The Dragon’s Tooth is one of those rare middle grade books that constantly surprises, not only with its imagination and the vividness of its world, but also with its unexpected depth. Though the plot may sound not unfamiliar—young heroes find they belong to an ancient order—Wilson sets it apart from standard fantasy fare by grounding it in the nitty gritty of everyday life. His characters have real backgrounds, full of pain as well as mundanity, that shape who they are. They face real challenges that test not only their physical endurance but also their moral character. And when they fight, they bleed. Far from being fantasy wish fulfillment, The Dragon’s Tooth looks life in the face and admits to readers that sometimes life hurts. But that does not take away any of its wonder or enchantment.
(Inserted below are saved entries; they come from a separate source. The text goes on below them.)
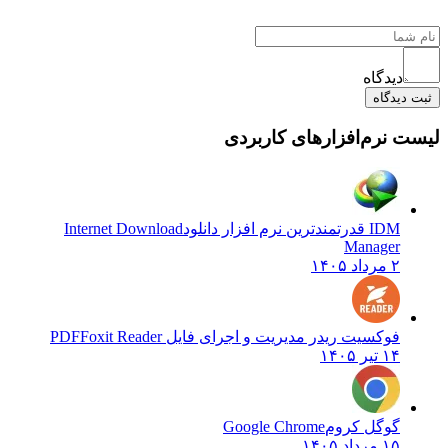
دیدگاه
ثبت دیدگاه
لیست نرم‌افزارهای کاربردی
IDM قدرتمندترین نرم افزار دانلود
Internet Download
Manager
۲ مرداد ۱۴۰۵
فوکسیت ریدر مدیریت و اجرای فایل PDF
Foxit Reader
۱۴ تیر ۱۴۰۵
گوگل کروم
Google Chrome
۱۵ مرداد ۱۴۰۵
Wilson does so much right with this book that writing a manageable review about it all seems almost impossible. Certain aspects, however, immediately stand out because they contrast with elements I often see in contemporary media. For example, I think many readers will find themselves pleased with the strong emphasis on family. The Smiths’ parents are, actually, missing, if you want to put it that way—their father died in an accident and their mother lies in a coma. However, Cyrus and Antigone are cared for by their twenty-year-old brother, who had to give up college to provide for them and who works hard to do so. All three have a special bond that they recognize as especially important as a result of losing their parents. Their actions throughout the book are dictated by their desire to remain together and to help each other. They furthermore remain devoted to their mother, whom they visit regularly.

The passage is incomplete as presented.